Understanding Thymidine Kinase 2 Deficiency

Thymidine kinase 2 deficiency (TK2d) is a life-threatening form of mitochondrial myopathy. These diseases affect mitochondria — the energy factories of our cells — leading to muscular problems.

TK2d is very rare, affecting fewer than 2 per 1 million people worldwide. Yet in a milestone for mitochondrial myopathies, the US Food and Drug Administration (FDA) recently approved a therapy that alters the progression of this disease.

To learn more about TK2d, we talked with Michio Hirano, MD, a neurologist at the MDA Care Center at Columbia University in New York, whose research helped lead to the new therapy.

How do you describe TK2d?

TK2d is a genetic condition that predominantly causes progressive weakness in the arm, leg, oral, and respiratory muscles. Often, individuals with TK2d have difficulty swallowing or breathing and sometimes require respiratory and feeding support. For some individuals, seizures may also be a part of the disease.

People who develop the disease in infancy or very early childhood progress most rapidly. Unfortunately, it can lead to early death when it begins early in life. Those with onset after age 12 have the most slowly progressing form of the disease.

How is TK2d diagnosed?

Many patients with TK2d are not diagnosed immediately because it’s rare and not well-known. Often, more common diseases are considered first, like Duchenne muscular dystrophy (DMD) or spinal muscular atrophy (SMA), which can look very much like TK2d. But now, with genetic testing more widely available, the diagnosis can be made more quickly by screening for genetic causes of weakness in children.

What causes TK2d?

TK2d is an autosomal recessive condition, meaning both parents are usually carriers of a mutation in the TK2 gene, and the child inherits one mutation from each parent.

The TK2 gene is needed to make the building blocks for mitochondrial DNA, which is required to power cells. Individuals with TK2d lose many mitochondrial DNA molecules, and the quality of that mitochondrial DNA degrades. That’s why the disease progresses over time.

How are TK2d symptoms typically managed?

Supportive therapy is very important. TK2d patients can benefit from physical therapy, respiratory therapy (including noninvasive ventilation), and sometimes feeding tubes to support nutrition.

Since children with this disease may experience seizures, doctors should screen for that. TK2d can also affect the liver, so it’s important to screen for liver abnormalities. Lastly, some patients develop fractures easily, so bone health should be assessed with bone density scans.

Until recently, no therapies had been approved to slow or alter the progression of the disease itself. But we’re excited that a new therapy called doxecitine and doxribtimine (KYGEVVI®) is now available.

How does the new therapy work?

KYGEVVI® helps the body make the building blocks needed for healthy mitochondrial DNA, restoring the mitochondrial DNA to more normal levels. It’s a therapy that targets the root cause of the disease.
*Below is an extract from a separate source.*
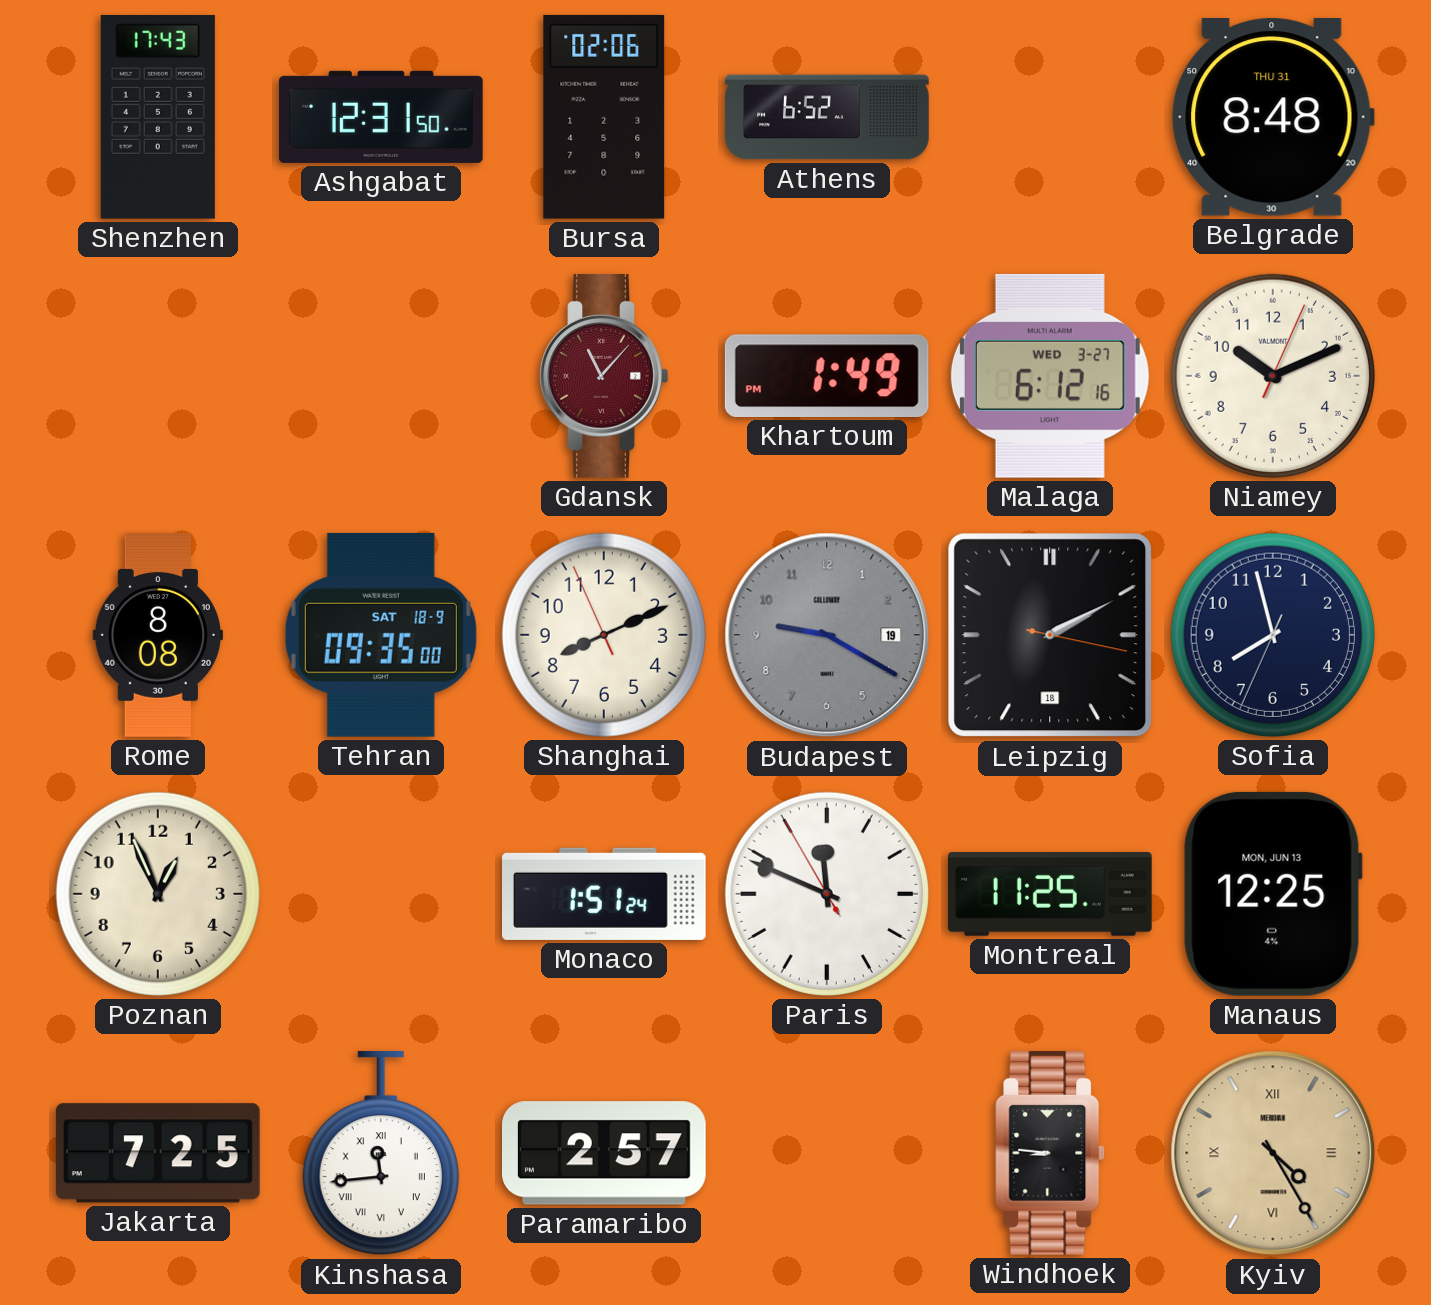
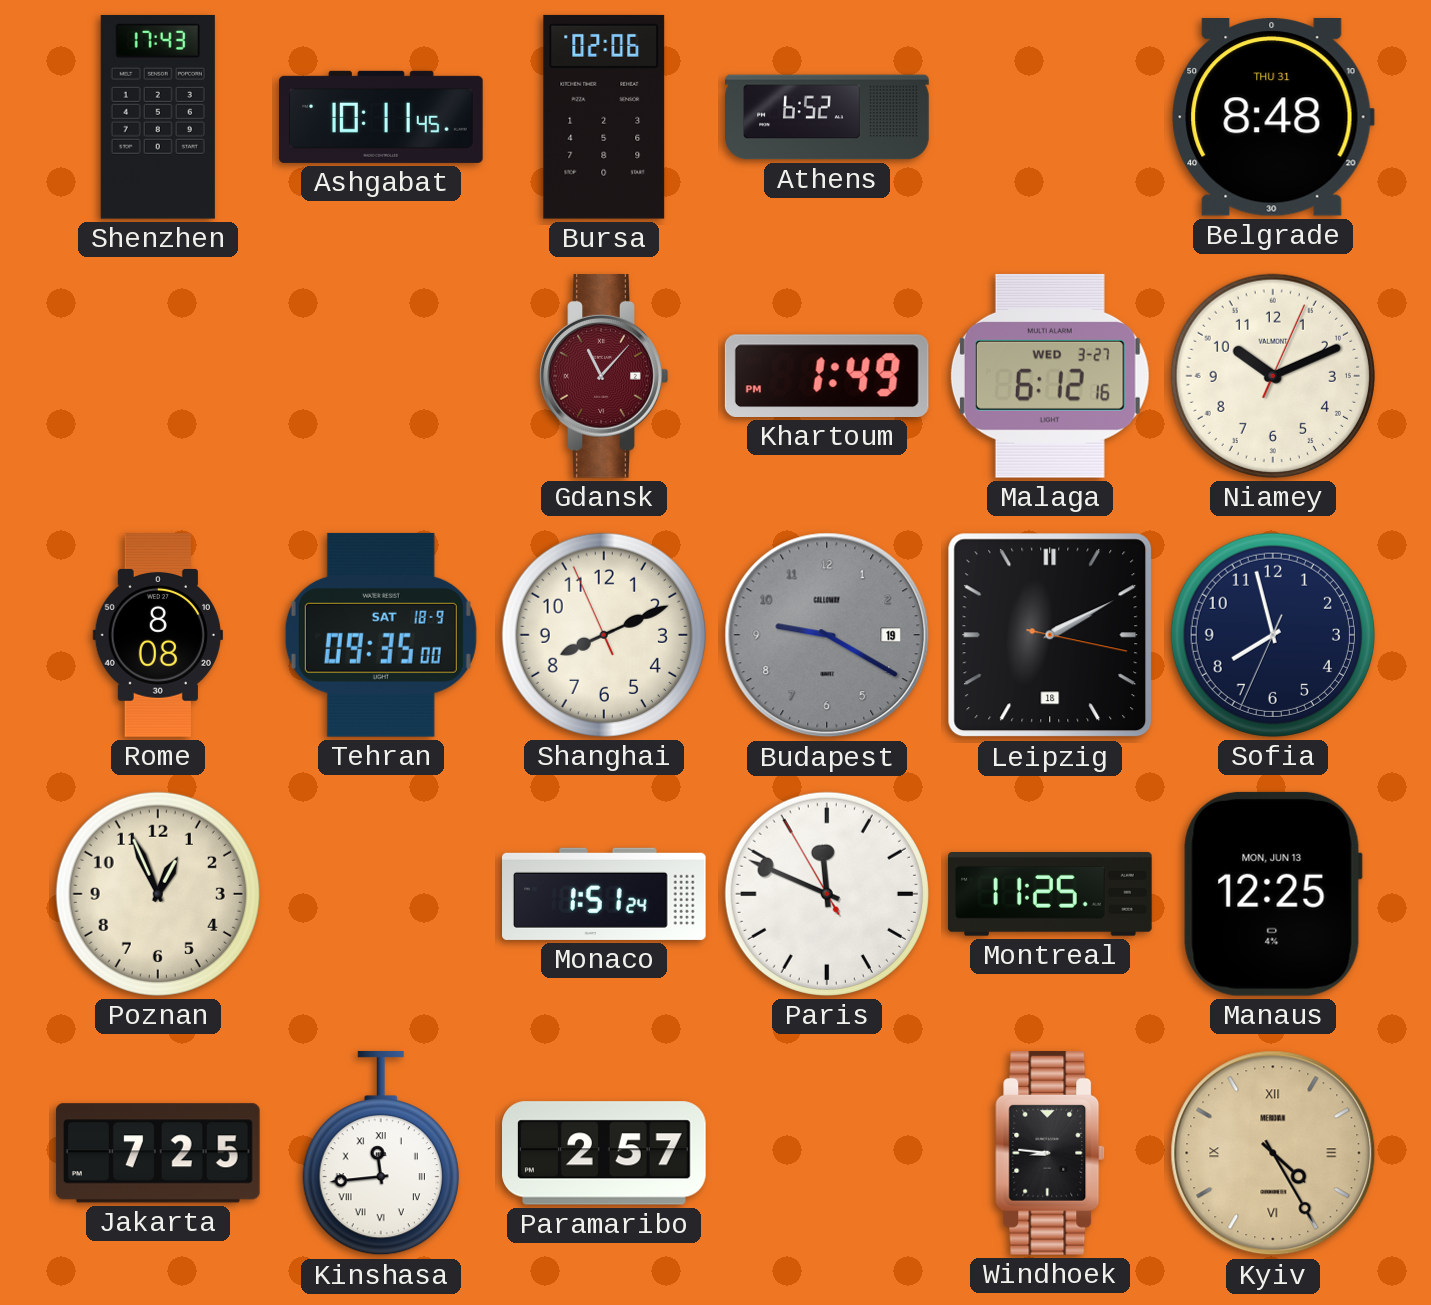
Ashgabat: 12:31 -> 10:11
We first tested the treatment in mice and saw that it extended their lifespan two- to threefold. Later, we began treating patients through special approval from the FDA. Our first patient was just 19 months old and very weak when he started. Over time, he improved and is now 14 years old and going to school. (Read more about this case in How Expanded Access and Compassionate Use Broaden Access to Investigational Therapies.)
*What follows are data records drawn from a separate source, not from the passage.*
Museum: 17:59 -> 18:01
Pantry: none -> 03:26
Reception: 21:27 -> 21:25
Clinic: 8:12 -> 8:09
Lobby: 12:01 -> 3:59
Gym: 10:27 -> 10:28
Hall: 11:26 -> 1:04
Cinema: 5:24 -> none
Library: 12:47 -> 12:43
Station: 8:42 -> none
Since then, doctors around the world have treated patients with similar results through a rigorous industry-sponsored clinical trial. After more than six years of this pivotal clinical trial, the therapy received FDA approval in November 2025 and is now being produced and distributed by UCB Therapeutics.
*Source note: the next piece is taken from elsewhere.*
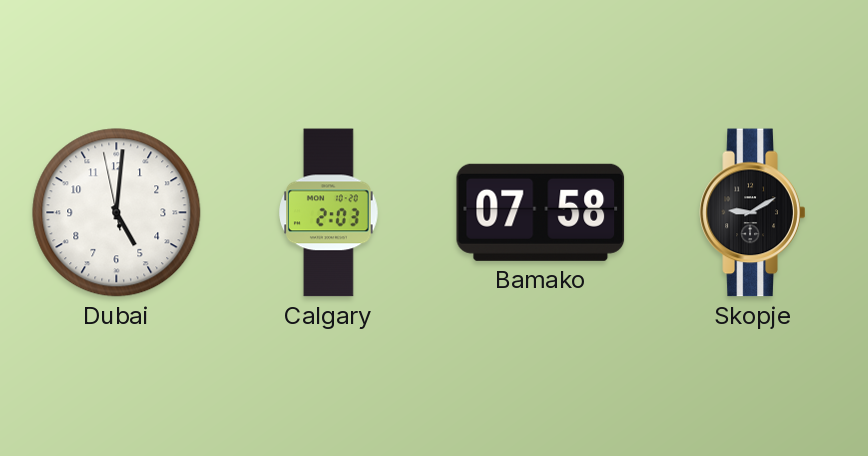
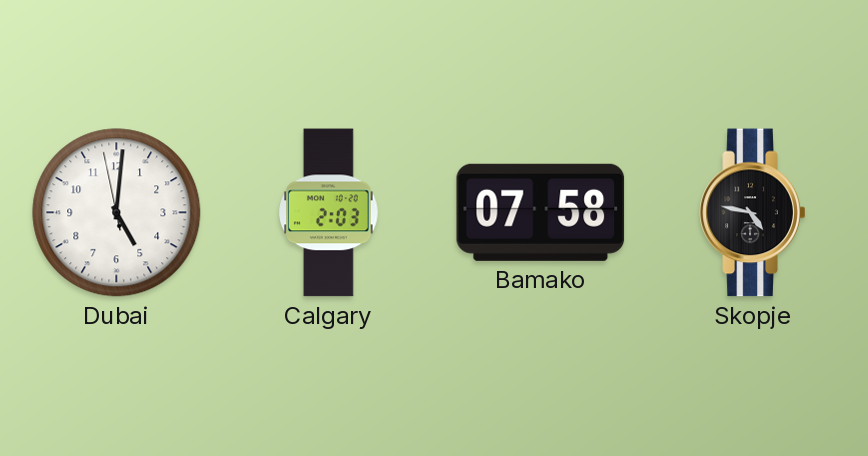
Skopje: 9:10 -> 4:47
What will this therapy mean for those living with TK2d?

KYGEVVI® has been approved for people who have confirmed TK2 gene mutations and whose symptoms began before age 12. The most important thing is that it clearly helps people live longer. Babies with early-onset TK2d often don’t live past their first year. This therapy completely changes that.

Many of the patients treated with this therapy have also regained lost skills, such as sitting, standing, or walking. In more than 70% of patients, there have been improvements in strength or movement.

While many patients show progress, not everyone who is on a ventilator or uses a feeding tube can come off them completely. Some can reduce their dependence, but for most, these supports remain an important part of care.

It’s not a cure, but it’s a major step forward that can help people with TK2d live longer and stronger lives.

Michelle Jackson is a writer for Quest Media.

MDA Backs Mitochondrial Myopathy Research

MDA has long been a driving force behind mitochondrial myopathy research. Early MDA research grant funding supported Michio Hirano, MD, in developing a TK2-deficient mouse model, which proved that targeted treatments could restore mitochondrial function.

In 2024, MDA awarded more than $480,000 in new research grants for mitochondrial myopathy, including one funded in partnership with AFM-Téléthon, the French muscular dystrophy association. These grants help advance promising work on mitochondrial diseases at leading institutions worldwide.

At the 2025 MDA Clinical & Scientific Conference, UCB Therapeutics presented compelling data demonstrating the significant benefits of its investigational therapy for people living with TK2d.

These efforts directly contributed to the FDA approval of KYGEVVI®, the first TK2d treatment.